March 3, 2022
In Raleigh, an Exhibition Pays Tribute to Phil Freelon’s Prolific Career
“The more we got to know him, the more we realized how absolutely amazing his work was,” Makas says. “He hasn’t gotten the scholarly attention he deserves—and that was an opening for us.”
The exhibition is a critical exploration of Freelon’s drive to articulate and define the African American identity. “It gets across the prolific nature of his practice and the progression of his work over time,” says Zena Howard, who succeeded Freelon at Perkins&Will North Carolina. “You can see the arc of his career and what he was thinking as he practiced.”
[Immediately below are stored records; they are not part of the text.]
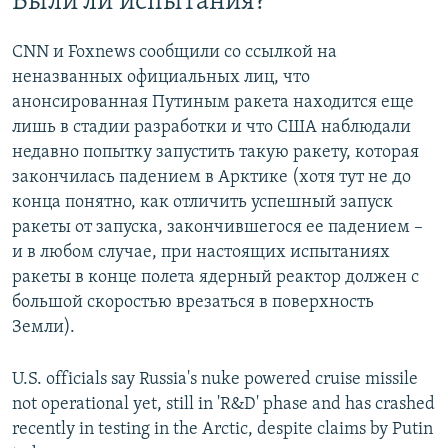
Были ли испытания?
CNN и Foxnews сообщили со ссылкой на
неназванных официальных лиц, что
анонсированная Путиным ракета находится еще
лишь в стадии разработки и что США наблюдали
недавно попытку запустить такую ракету, которая
закончилась падением в Арктике (хотя тут не до
конца понятно, как отличить успешный запуск
ракеты от запуска, закончившегося ее падением –
и в любом случае, при настоящих испытаниях
ракеты в конце полета ядерный реактор должен с
большой скоростью врезаться в поверхность
Земли).
U.S. officials say Russia's nuke powered cruise missile
not operational yet, still in 'R&D' phase and has crashed
recently in testing in the Arctic, despite claims by Putin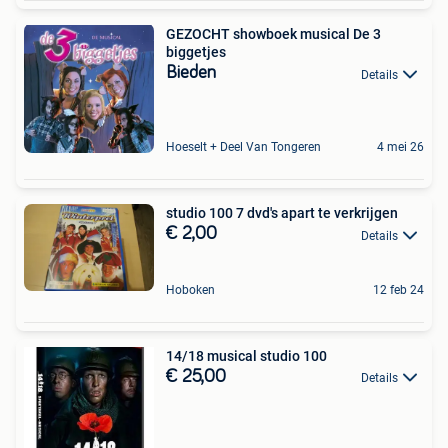
GEZOCHT showboek musical De 3
biggetjes
Bieden
Details
Hoeselt + Deel Van Tongeren
4 mei 26
studio 100 7 dvd's apart te verkrijgen
€ 2,00
Details
Hoboken
12 feb 24
14/18 musical studio 100
€ 25,00
Details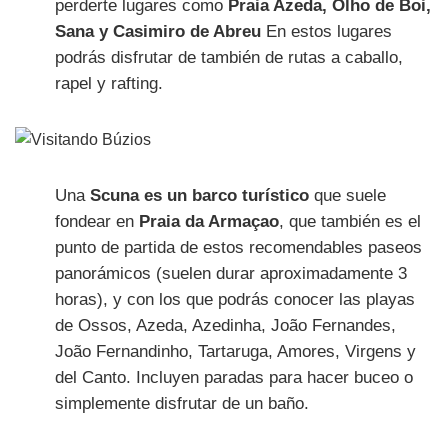
perderte lugares como
Praia Azeda, Olho de Boi,
Sana y Casimiro de Abreu
En estos lugares
podrás disfrutar de también de rutas a caballo,
rapel y rafting.
Una
Scuna es un barco turístico
que suele
fondear en
Praia da Armaçao
, que también es el
punto de partida de estos recomendables paseos
panorámicos (suelen durar aproximadamente 3
horas), y con los que podrás conocer las playas
de Ossos, Azeda, Azedinha, João Fernandes,
João Fernandinho, Tartaruga, Amores, Virgens y
del Canto. Incluyen paradas para hacer buceo o
simplemente disfrutar de un baño.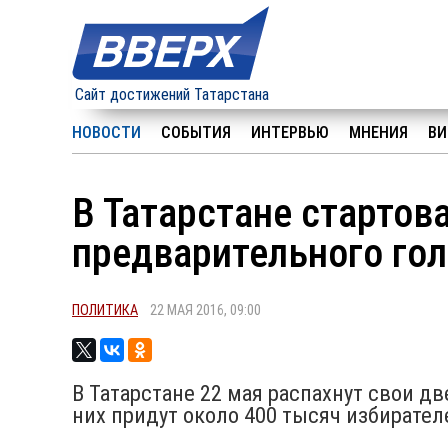
Сайт достижений Татарстана
НОВОСТИ
СОБЫТИЯ
ИНТЕРВЬЮ
МНЕНИЯ
ВИ
В Татарстане стартов
предварительного го
ПОЛИТИКА
22 МАЯ 2016, 09:00
В Татарстане 22 мая распахнут свои дв
них придут около 400 тысяч избирател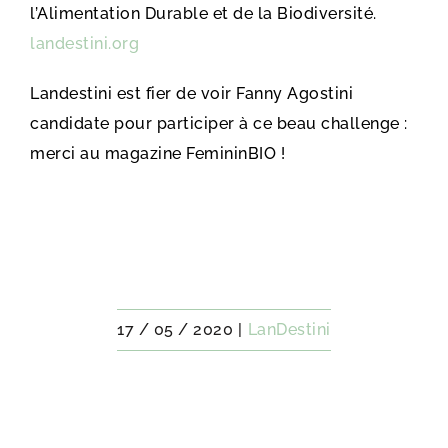
l’Alimentation Durable et de la Biodiversité.
landestini.org
Landestini est fier de voir Fanny Agostini
candidate pour participer à ce beau challenge :
merci au magazine FemininBIO !
17 / 05 / 2020
|
LanDestini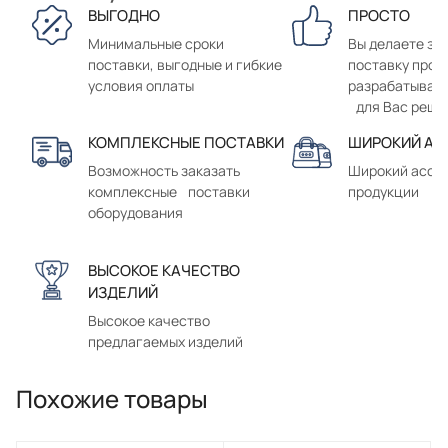
ВЫГОДНО
ПРОСТО
Минимальные сроки
Вы делаете зак
поставки, выгодные и гибкие
поставку прод
условия оплаты
разрабатывае
для Вас реше
КОМПЛЕКСНЫЕ ПОСТАВКИ
ШИРОКИЙ АС
Возможность заказать
Широкий ассо
комплексные поставки
продукции
оборудования
ВЫСОКОЕ КАЧЕСТВО
ИЗДЕЛИЙ
Высокое качество
предлагаемых изделий
Похожие товары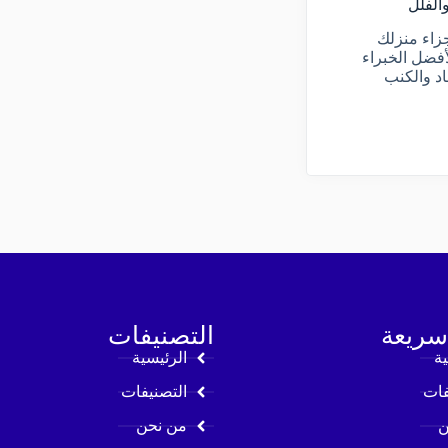
الفلل
زاء منزلك
فضل الخبراء
اد والكنب
سريعة
التصنيفات
ية
الرئيسية
فات
التصنيفات
ن
من نحن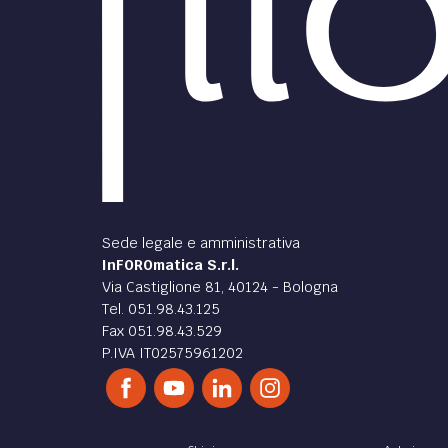
Sede legale e amministrativa
InFOROmatica S.r.l.
Via Castiglione 81, 40124 - Bologna
Tel. 051.98.43.125
Fax 051.98.43.529
P.IVA IT02575961202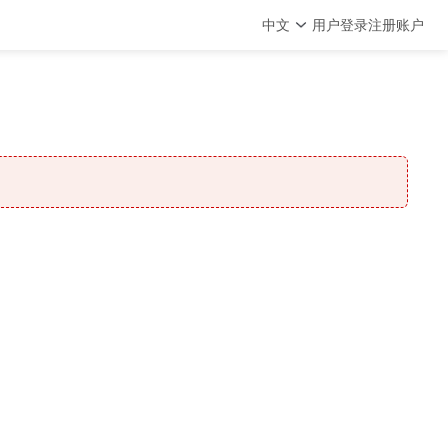
中文
用户登录
注册账户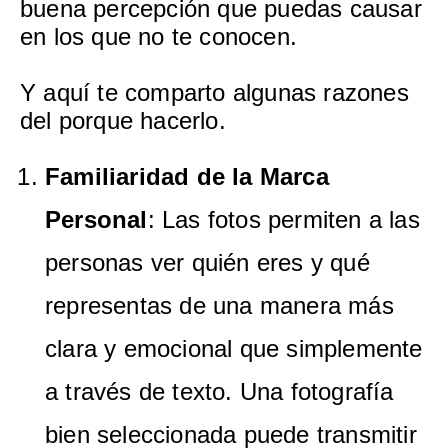
buena percepción que puedas causar
en los que no te conocen.
Y aquí te comparto algunas razones
del porque hacerlo.
Familiaridad de la Marca
Personal
: Las fotos permiten a las
personas ver quién eres y qué
representas de una manera más
clara y emocional que simplemente
a través de texto. Una fotografía
bien seleccionada puede transmitir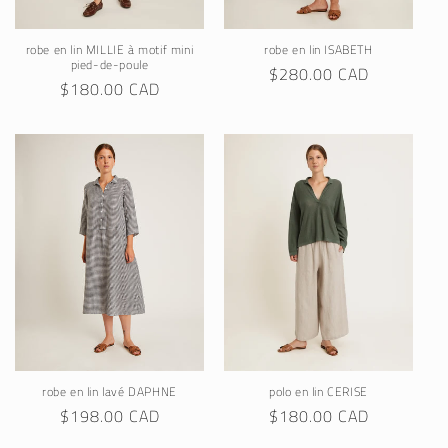
robe en lin MILLIE à motif mini
robe en lin ISABETH
pied-de-poule
Regular
$280.00 CAD
Regular
$180.00 CAD
price
price
robe en lin lavé DAPHNE
polo en lin CERISE
Regular
$198.00 CAD
Regular
$180.00 CAD
price
price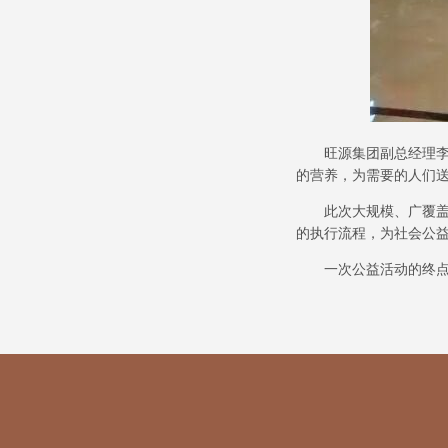
旺源集团副总经理
的营养，为需要的人们
此次大规模、广覆
的执行流程，为社会公
一次公益活动的终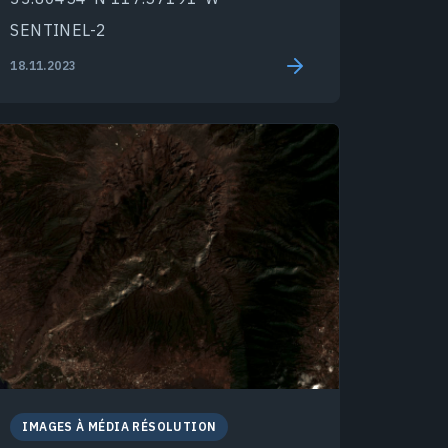
SENTINEL-2
18.11.2023
IMAGES À MÉDIA RÉSOLUTION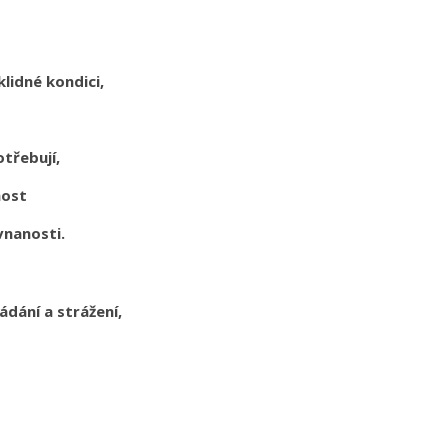
klidné kondici,
otřebují,
nost
vnanosti.
ádání a strážení,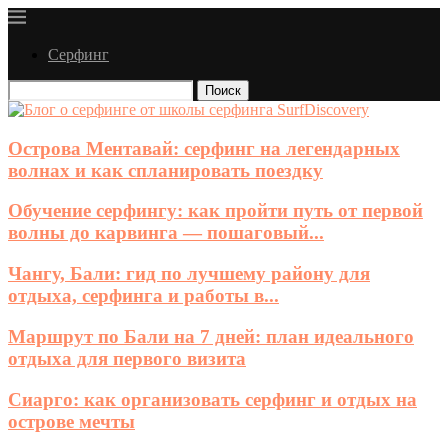
Серфинг
Поиск
Острова Ментавай: серфинг на легендарных
волнах и как спланировать поездку
Обучение серфингу: как пройти путь от первой
волны до карвинга — пошаговый...
Чангу, Бали: гид по лучшему району для
отдыха, серфинга и работы в...
Маршрут по Бали на 7 дней: план идеального
отдыха для первого визита
Сиарго: как организовать серфинг и отдых на
острове мечты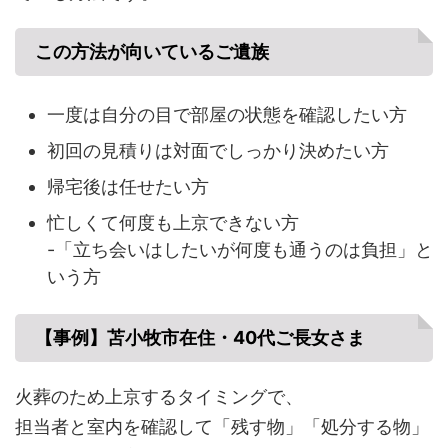
この方法が向いているご遺族
一度は自分の目で部屋の状態を確認したい方
初回の見積りは対面でしっかり決めたい方
帰宅後は任せたい方
忙しくて何度も上京できない方
-「立ち会いはしたいが何度も通うのは負担」と
いう方
【事例】苫小牧市在住・40代ご長女さま
火葬のため上京するタイミングで、
担当者と室内を確認して「残す物」「処分する物」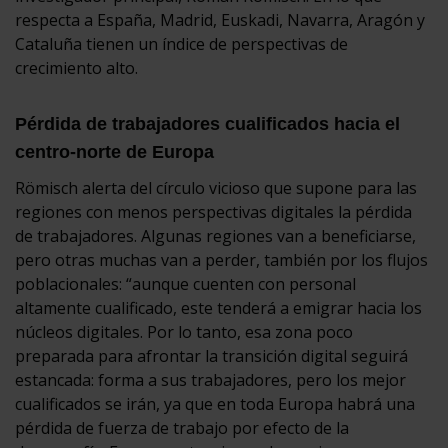
respecta a España, Madrid, Euskadi, Navarra, Aragón y
Cataluña tienen un índice de perspectivas de
crecimiento alto.
Pérdida de trabajadores cualificados hacia el
centro-norte de Europa
Römisch alerta del círculo vicioso que supone para las
regiones con menos perspectivas digitales la pérdida
de trabajadores. Algunas regiones van a beneficiarse,
pero otras muchas van a perder, también por los flujos
poblacionales: “aunque cuenten con personal
altamente cualificado, este tenderá a emigrar hacia los
núcleos digitales. Por lo tanto, esa zona poco
preparada para afrontar la transición digital seguirá
estancada: forma a sus trabajadores, pero los mejor
cualificados se irán, ya que en toda Europa habrá una
pérdida de fuerza de trabajo por efecto de la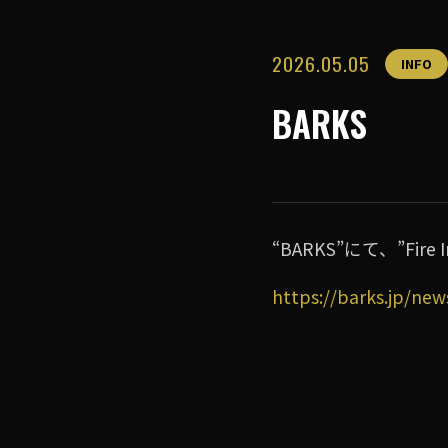
2026.05.05
INFO
BARKS
“BARKS”にて、”Fir
https://barks.jp/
The projects designed by The Freelon Group—and later, Perkins&Will—span American cities coast-to-coast. Most, designed from 1991 to 2017, are included in an exhibition that’s broken down into three categories for Freelon’s work: Roots, Skin, and Ideas.
“Skin has a double meaning as cladding and race, and Roots is about connecting to community neighborhoods and Africa,” Makas says. “Ideas is about looking at the ascension and uplift that we see in his work frequently.”
Among the projects included are the Museum of Maryland African American History and Culture in Baltimore (2005), the Museum of the African Diaspora in San Francisco (2005), the International Civil Rights Center in Greensboro (2010), the National Center for Civil & Human Rights in Atlanta (2014), and the Mississippi Civil Rights Museum in Jackson (2017).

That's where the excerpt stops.